“Where were you going, that morning?”
“Oh, to the cathedral. Captain Jenness left me there, and I looked all through it till he came back from the consulate.”
“Left you there alone!” cried Staniford.
“Yes; I told him I should not feel lonely, and I should not stir out of it till he came back. I took one of those little pine chairs and sat down, when I got tired, and looked at the people coming to worship, and the strangers with their guide-books.”
“Did any of them look at you?”
“They stared a good deal. It seems to be the custom in Europe; but I told Captain Jenness I should probably have to go about by myself in Venice, as my aunt's an invalid, and I had better get used to it.”
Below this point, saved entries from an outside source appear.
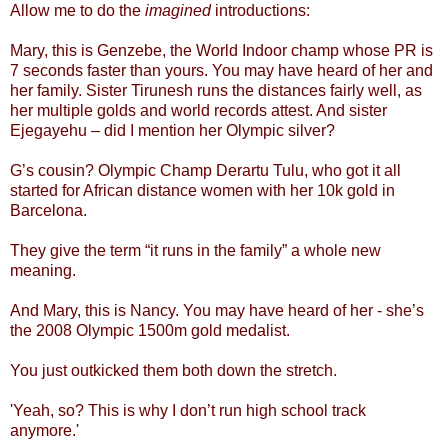
Allow me to do the
imagined
introductions:
Mary, this is Genzebe, the World Indoor champ whose PR is
7 seconds faster than yours. You may have heard of her and
her family. Sister Tirunesh runs the distances fairly well, as
her multiple golds and world records attest. And sister
Ejegayehu – did I mention her Olympic silver?
G’s cousin? Olympic Champ Derartu Tulu, who got it all
started for African distance women with her 10k gold in
Barcelona.
They give the term “it runs in the family” a whole new
meaning.
And Mary, this is Nancy. You may have heard of her - she’s
the 2008 Olympic 1500m gold medalist.
You just outkicked them both down the stretch.
'Yeah, so? This is why I don’t run high school track
anymore.'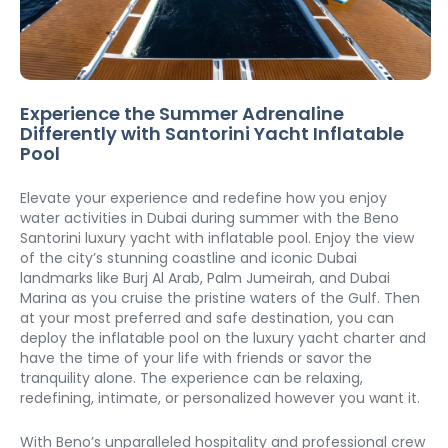
Experience the Summer Adrenaline 
Differently with Santorini Yacht Inflatable 
Pool
Elevate your experience and redefine how you enjoy 
water activities in Dubai during summer with the Beno 
Santorini luxury yacht with inflatable pool. Enjoy the view 
of the city’s stunning coastline and iconic Dubai 
landmarks like Burj Al Arab, Palm Jumeirah, and Dubai 
Marina as you cruise the pristine waters of the Gulf. Then 
at your most preferred and safe destination, you can 
deploy the inflatable pool on the luxury yacht charter and 
have the time of your life with friends or savor the 
tranquility alone. The experience can be relaxing, 
redefining, intimate, or personalized however you want it. 
With Beno’s unparalleled hospitality and professional crew 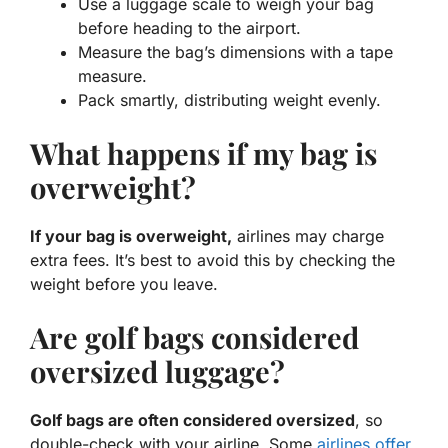
Use a luggage scale to weigh your bag
before heading to the airport.
Measure the bag’s dimensions with a tape
measure.
Pack smartly, distributing weight evenly.
What happens if my bag is
overweight?
If your bag is overweight,
airlines may charge
extra fees. It’s best to avoid this by checking the
weight before you leave.
Are golf bags considered
oversized luggage?
Golf bags are often considered oversized
, so
double-check with your airline. Some
airlines offer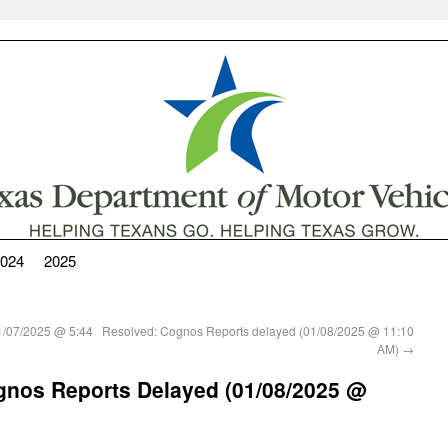
024
2025
(01/07/2025 @ 5:44
Resolved: Cognos Reports delayed (01/08/2025 @ 11:10
AM)
→
Cognos Reports Delayed (01/08/2025 @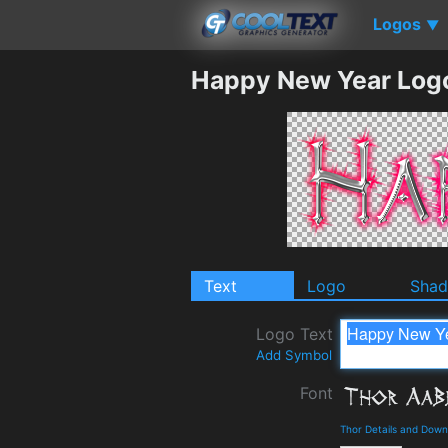
Logos
▼
Happy New Year Log
Text
Logo
Sha
Logo Text
Add Symbol
Font
Thor Details and Down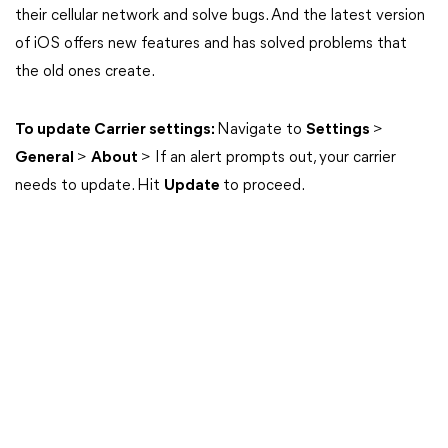
their cellular network and solve bugs. And the latest version
of iOS offers new features and has solved problems that
the old ones create.
To update Carrier settings:
Navigate to
Settings
>
General
>
About
> If an alert prompts out, your carrier
needs to update. Hit
Update
to proceed.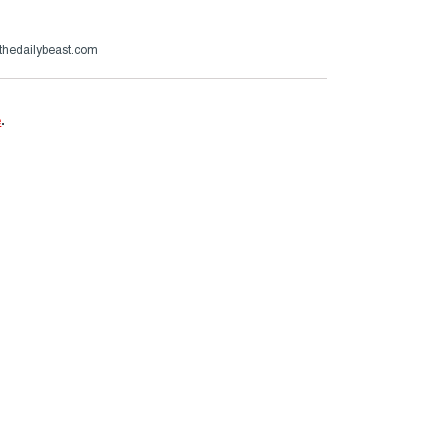
thedailybeast.com
e
.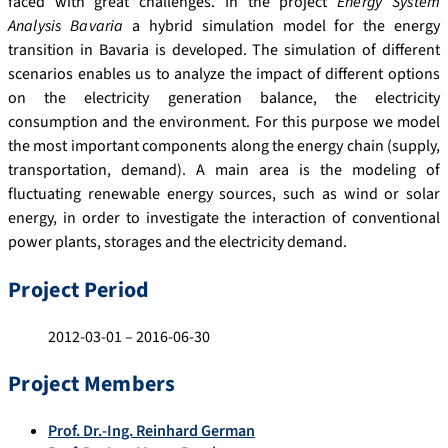
faced with great challenges. In the project
Energy System
Analysis Bavaria
a hybrid simulation model for the energy
transition in Bavaria is developed. The simulation of different
scenarios enables us to analyze the impact of different options
on the electricity generation balance, the electricity
consumption and the environment. For this purpose we model
the most important components along the energy chain (supply,
transportation, demand). A main area is the modeling of
fluctuating renewable energy sources, such as wind or solar
energy, in order to investigate the interaction of conventional
power plants, storages and the electricity demand.
Project Period
2012-03-01 – 2016-06-30
Project Members
Prof. Dr.-Ing. Reinhard German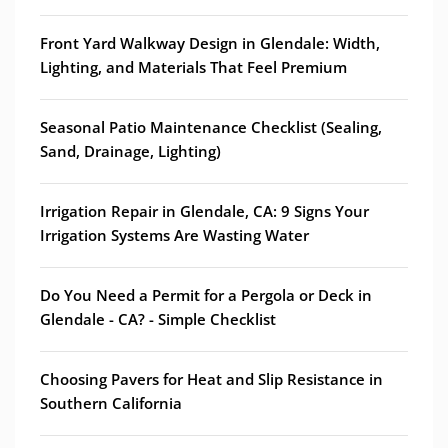
Front Yard Walkway Design in Glendale: Width,
Lighting, and Materials That Feel Premium
Seasonal Patio Maintenance Checklist (Sealing,
Sand, Drainage, Lighting)
Irrigation Repair in Glendale, CA: 9 Signs Your
Irrigation Systems Are Wasting Water
Do You Need a Permit for a Pergola or Deck in
Glendale - CA? - Simple Checklist
Choosing Pavers for Heat and Slip Resistance in
Southern California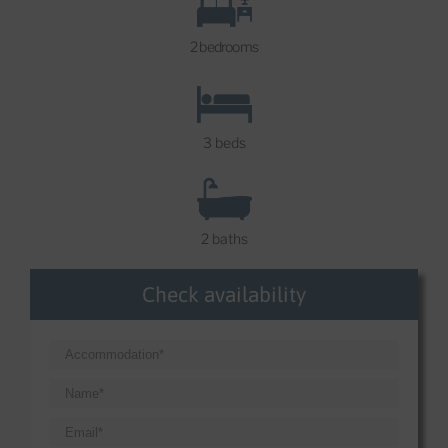
2 bedrooms
3 beds
2 baths
Check availability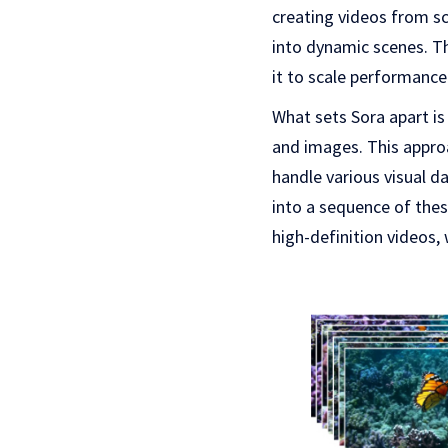
creating videos from sc
into dynamic scenes. Th
it to scale performance
What sets Sora apart is 
and images. This appro
handle various visual da
into a sequence of thes
high-definition videos,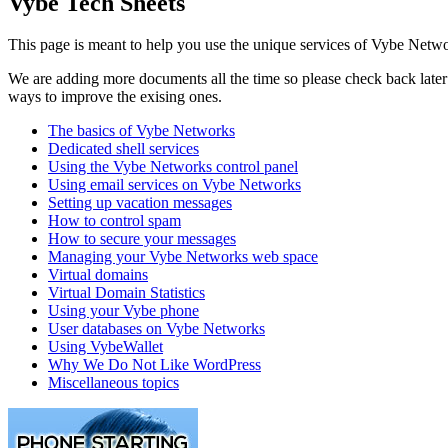
Vybe Tech Sheets
This page is meant to help you use the unique services of Vybe Netwo
We are adding more documents all the time so please check back later t
ways to improve the exising ones.
The basics of Vybe Networks
Dedicated shell services
Using the Vybe Networks control panel
Using email services on Vybe Networks
Setting up vacation messages
How to control spam
How to secure your messages
Managing your Vybe Networks web space
Virtual domains
Virtual Domain Statistics
Using your Vybe phone
User databases on Vybe Networks
Using VybeWallet
Why We Do Not Like WordPress
Miscellaneous topics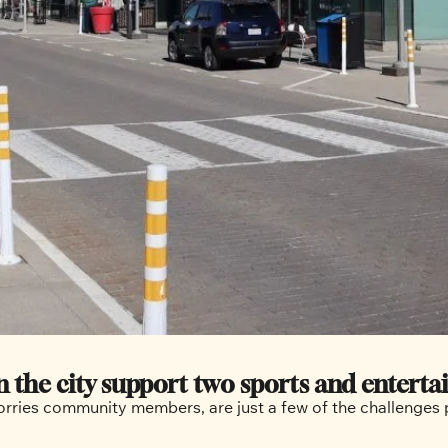
 the city support two sports and enterta
worries community members, are just a few of the challenge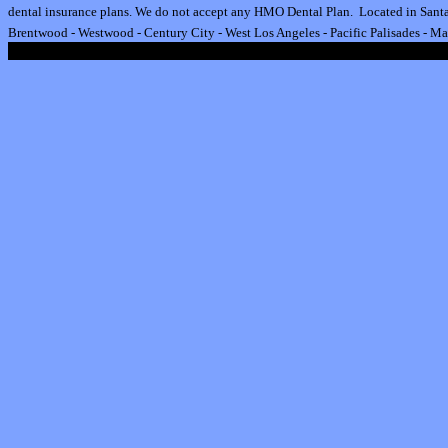
dental insurance plan
s.
We do not accept any HMO Dental Plan.
Located in Santa
Brentwood
-
Westwood
-
Century City
-
West Los Angeles
-
Pacific Palisades
-
Ma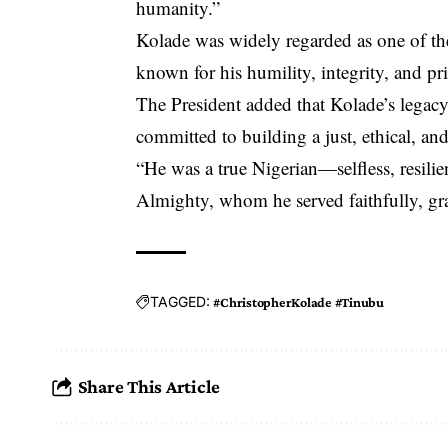
humanity.”
Kolade was widely regarded as one of the
known for his humility, integrity, and pri
The President added that Kolade’s legacy
committed to building a just, ethical, and
“He was a true Nigerian—selfless, resili
Almighty, whom he served faithfully, gra
TAGGED:
#ChristopherKolade #Tinubu
Share This Article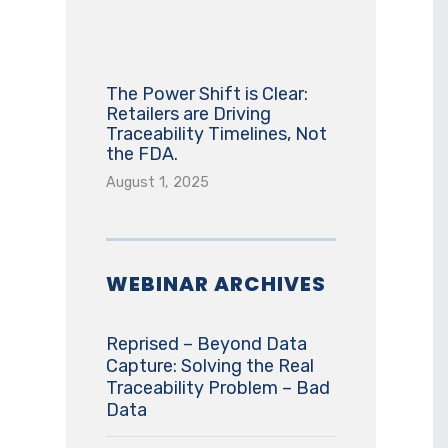
The Power Shift is Clear:
Retailers are Driving
Traceability Timelines, Not
the FDA.
August 1, 2025
WEBINAR ARCHIVES
Reprised – Beyond Data
Capture: Solving the Real
Traceability Problem – Bad
Data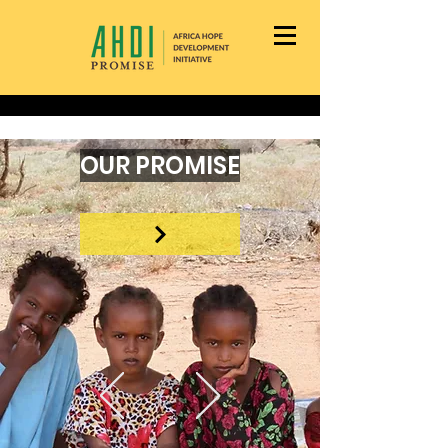
OUR PROMISE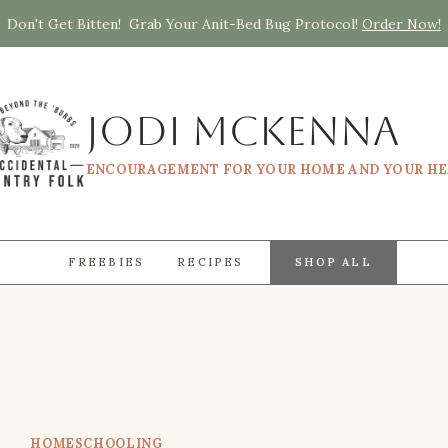
Don't Get Bitten! Grab Your Anit-Bed Bug Protocol!
Order Now!
Jodi McKenna
ENCOURAGEMENT FOR YOUR HOME AND YOUR H
FREEBIES
RECIPES
SHOP ALL
HOMESCHOOLING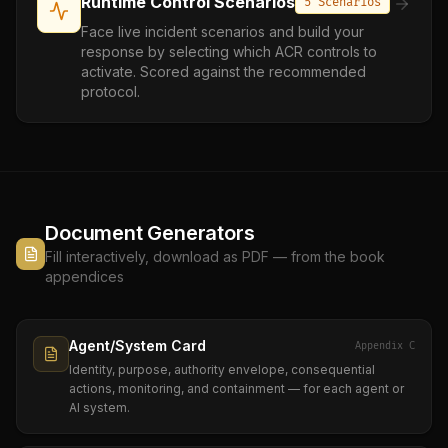
Runtime Control Scenarios
5 Scenarios
Face live incident scenarios and build your
response by selecting which ACR controls to
activate. Scored against the recommended
protocol.
Document Generators
Fill interactively, download as PDF — from the book
appendices
Agent/System Card
Appendix C
Identity, purpose, authority envelope, consequential
actions, monitoring, and containment — for each agent or
AI system.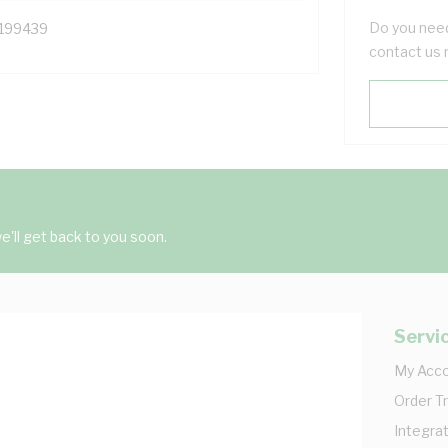
Do you need
199439
contact us 
'll get back to you soon.
Servi
My Acc
Order T
Integrat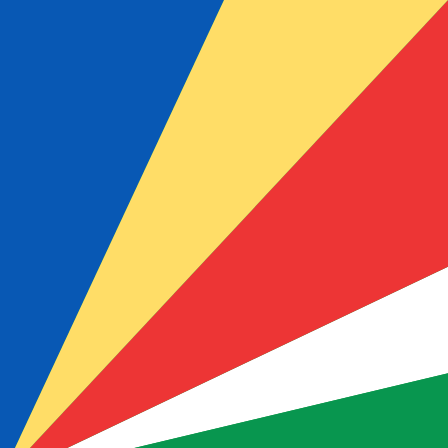
Our currency rankings show that the most popular Seych
currency symbol is ₨.
More
Seychellois Rupee
info
Live Currency Rates
Currency
Rate
Change
EUR / USD
1.15589
▲
GBP / EUR
1.16722
▼
USD / JPY
157.823
▼
GBP / USD
1.34917
▲
USD / CHF
0.807845
▼
USD / CAD
1.39413
▼
EUR / JPY
182.426
▼
AUD / USD
0.706728
▲
Xe Currency Data API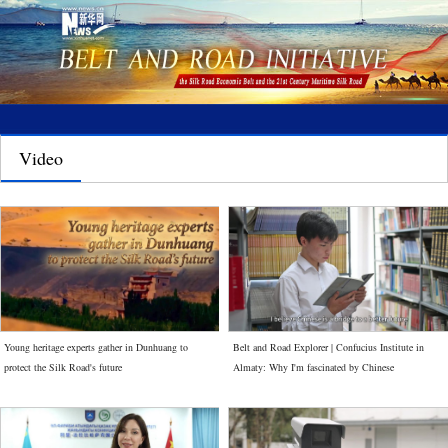
Video
Young heritage experts gather in Dunhuang to
Belt and Road Explorer | Confucius Institute in
protect the Silk Road's future
Almaty: Why I'm fascinated by Chinese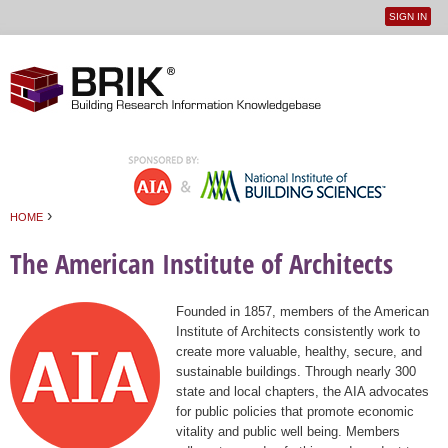
SIGN IN
User
Jump to navigation
menu
›
HOME
You are here
The American Institute of Architects
Founded in 1857, members of the American
Institute of Architects consistently work to
create more valuable, healthy, secure, and
sustainable buildings. Through nearly 300
state and local chapters, the AIA advocates
for public policies that promote economic
vitality and public well being. Members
She paused, and seemed to be referring the point to Staniford.
“Yes,—oh, yes,” he said.
“Captain Jenness said it was their way, over here,” she resumed; “but he guessed I had as much right in a church as anybody.”
“The captain's common sense is infallible,” answered Staniford. He was ashamed to know that the beautiful young girl was as improperly alone in church as she would have been in a café, and he began to hate the European world for the fact. It seemed better to him that the Aroostook should put about and sail back to Boston with her, as she was,—better that she should be going to her aunt in South Bradfield than to her aunt in Venice. “We shall soon be at our journey's end, now,” he said, after a while.